Online retail sales growth in May worst on record
Online retail sales growth in May was the worst on record as retailers remain “caught in a perfect storm”.
According to the latest IMRG Capgemini eRetail Sales Index, online retail sales grew just 1.9 per cent year-on-year in May, the lowest level of growth since its records began in 2010.
Electricals saw the sharpest decline during the month diving 27.5 per cent, continuing a downward trend seen since November 2018.
Clothing also struggled, with menswear down 13.3 per cent, and womenswear dropping 4.8 per cent continuing a trend of single-digit or negative growth this year.
Beer, wine and spirit sales also saw the first negative growth for the year, dropping a dramatic 19.7 per cent, while accessories saw the worst growth in a decade dropping 20 per cent.

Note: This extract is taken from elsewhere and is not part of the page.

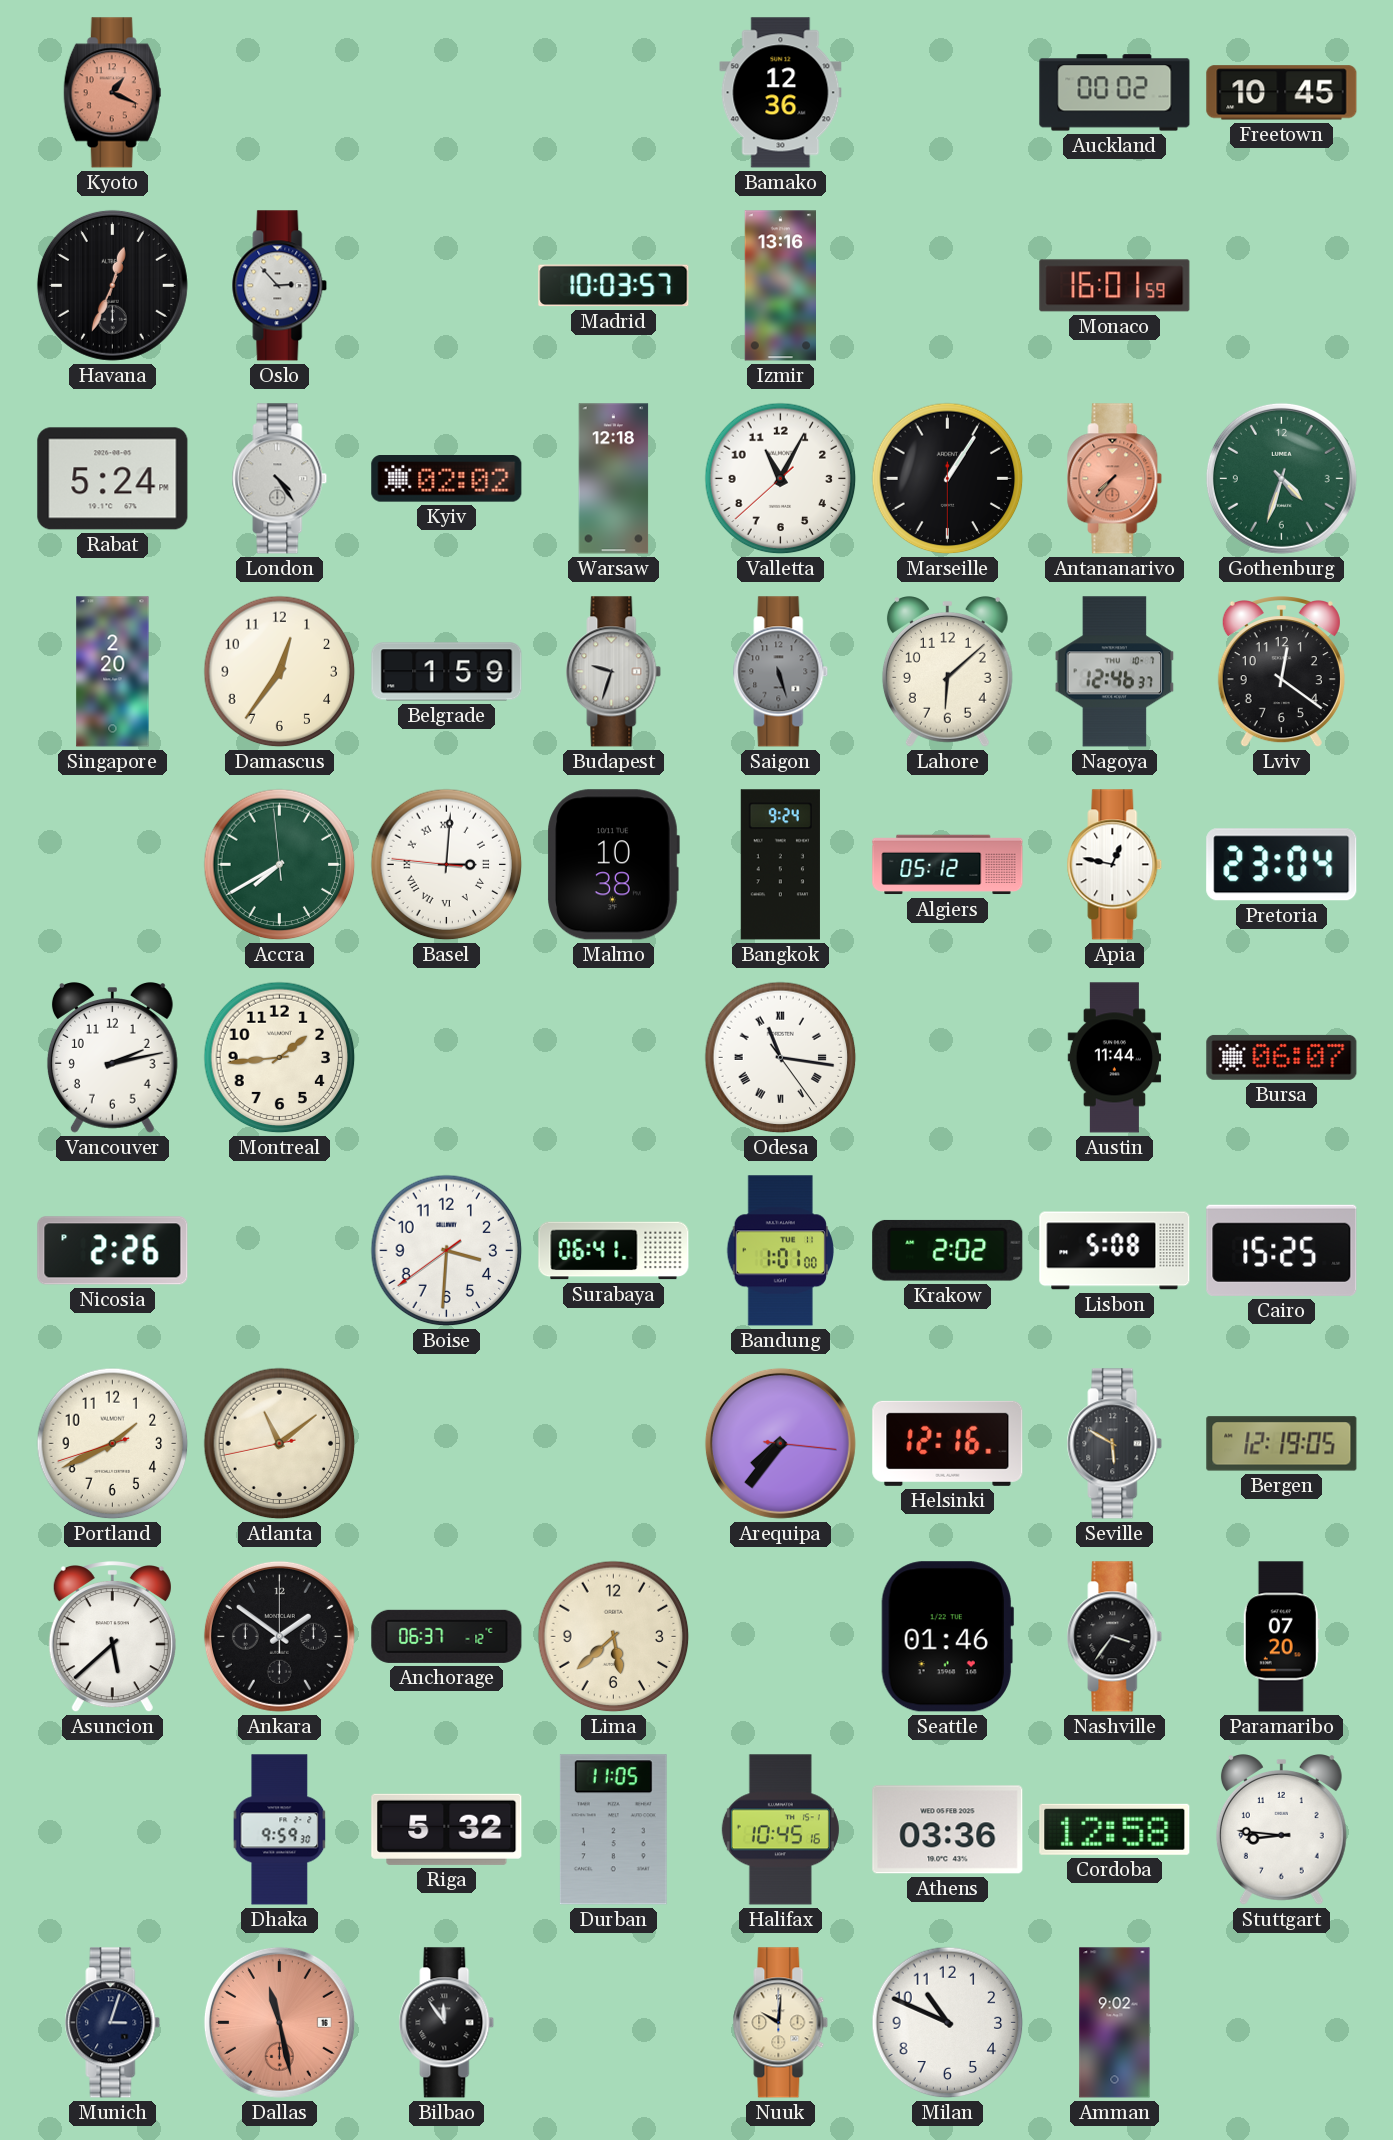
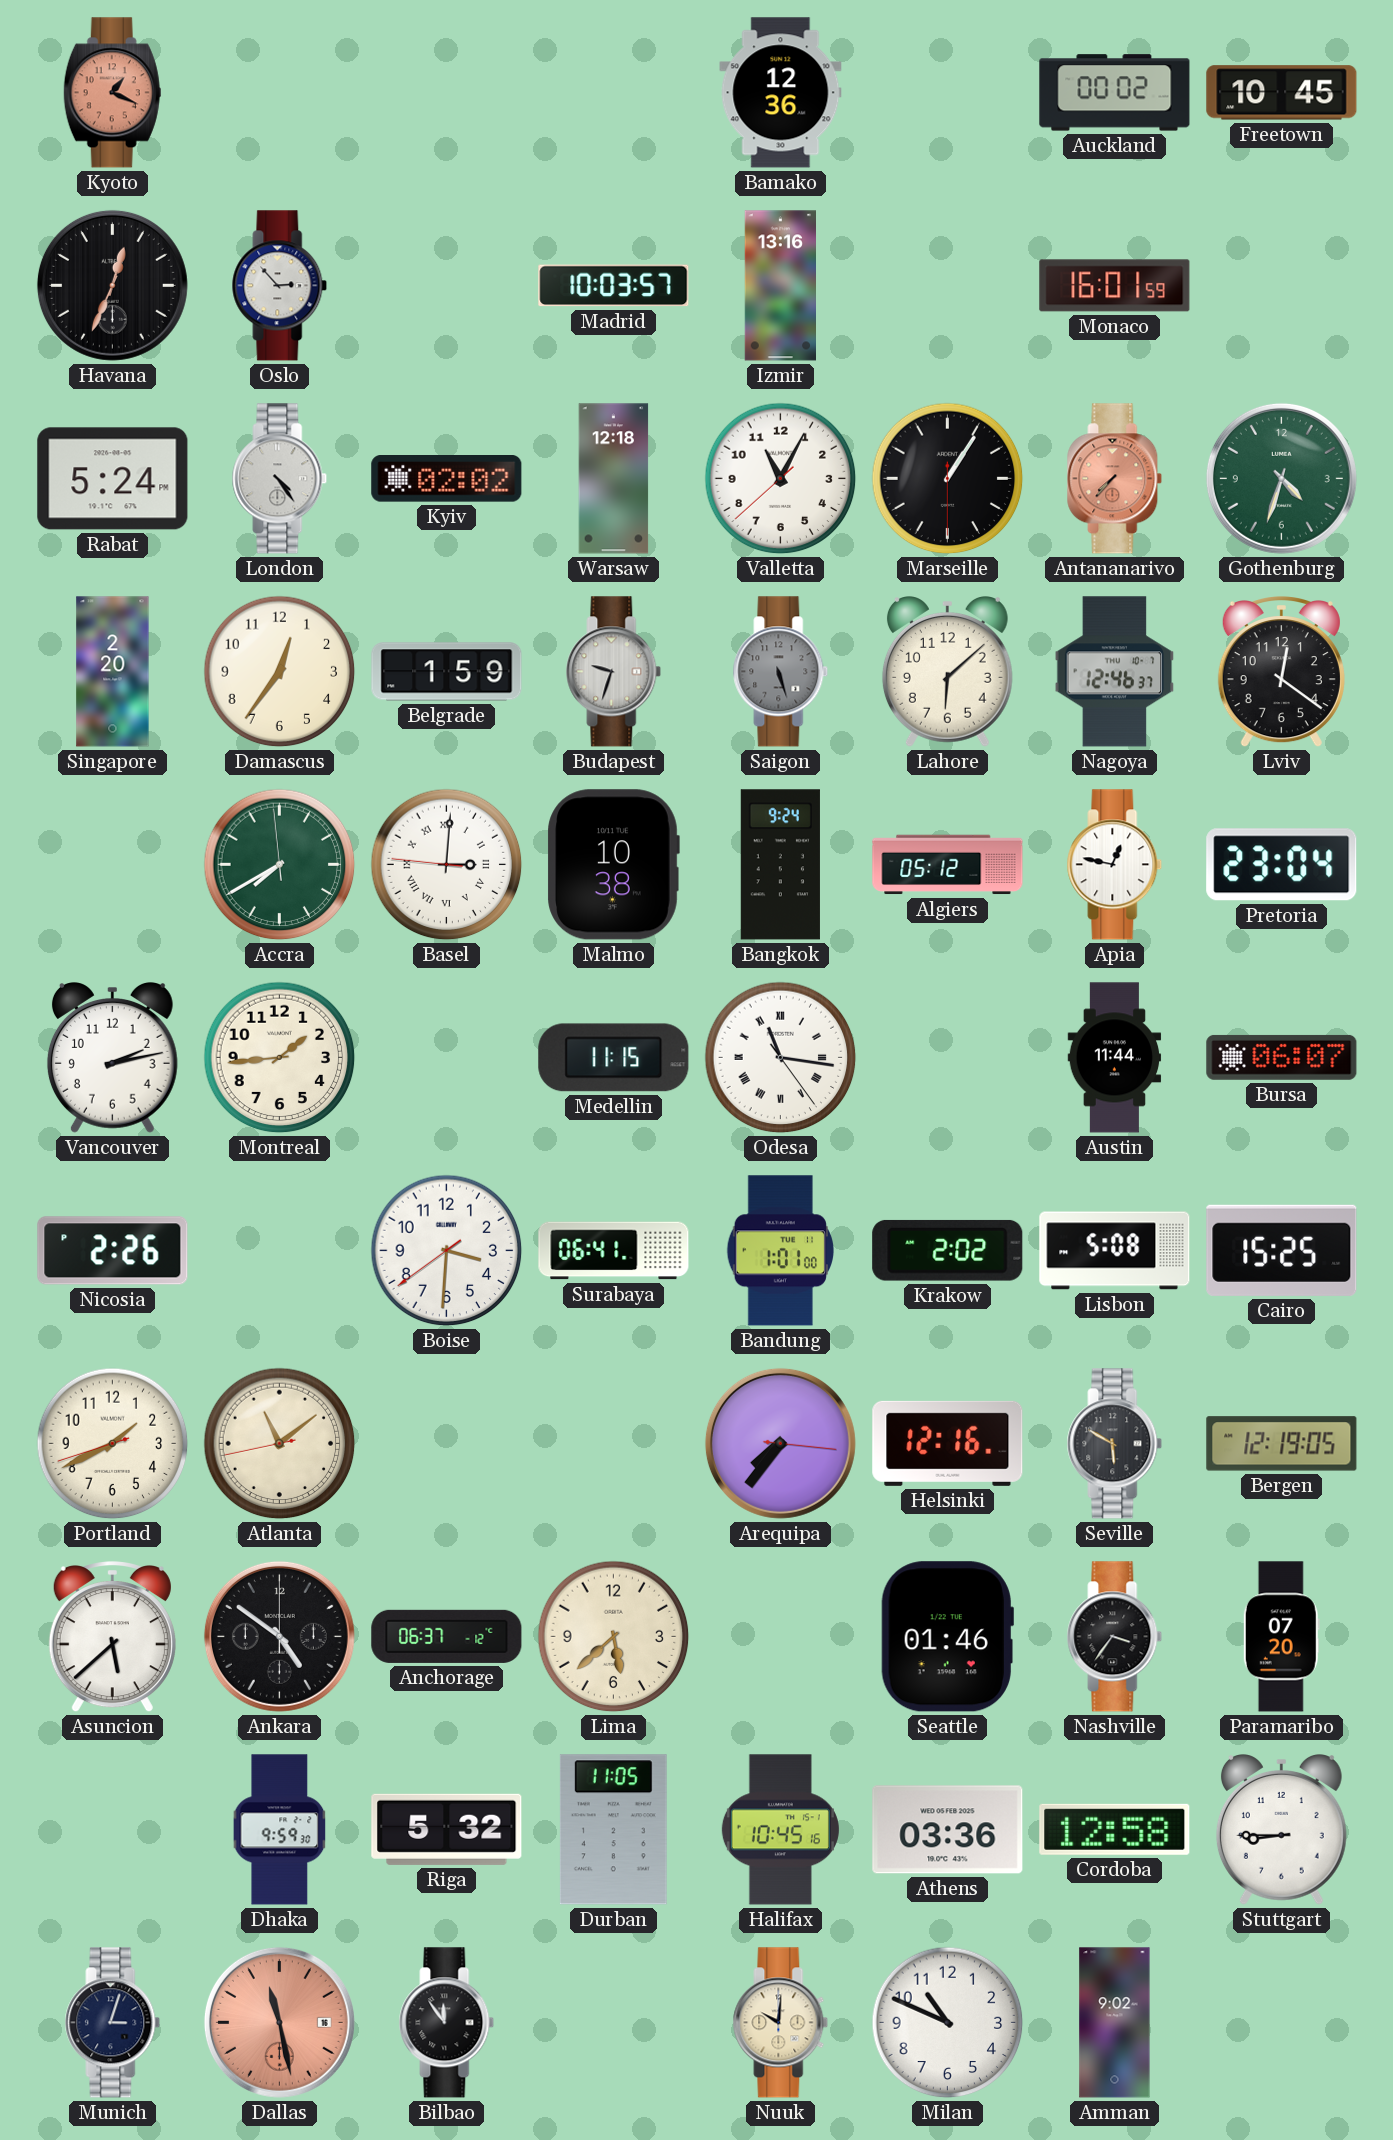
Medellin: none -> 11:15
Ankara: 1:51 -> 4:51
Stuttgart: 8:46 -> 8:45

While online sales as a whole struggled, mobile or m-commerce experienced an 8.4 per cent growth, including a 35 per cent rise in sales via smart phones.
IMRG’s strategy director Andy Mulcahy pointed out due to last May seeing record spending thanks to the Royal Wedding, World Cup and heatwave, it made for tough comparatives.
“That said, 1.9% growth is far lower than we might have expected; indeed, it’s the lowest since we started tracking nearly 20 years ago, so it seems there is something more going on here,” he added.
“The fact is that retailers are caught in a perfect storm at the moment – with all the problems on the high street, changing customer behaviour, shopper confidence low due to all the CVAs and negative coverage of major brands, a shifting competitive landscape, and, of course, even the weather is refusing to provide any relief. It’s proving tough to find any positives in the sales performance at the moment.”
Capgemini’s principal consultant in retail customer engagement Bhavesh Unadkat added: “The Health and Beauty sector is a standout category in a tough month, reporting +22% compared to +2 total vs last year. Wellness and wellbeing have become a high focus area amongst consumers. Therefore, at a time when there is limited disposable spend, this could be impacting other categories such as clothing.”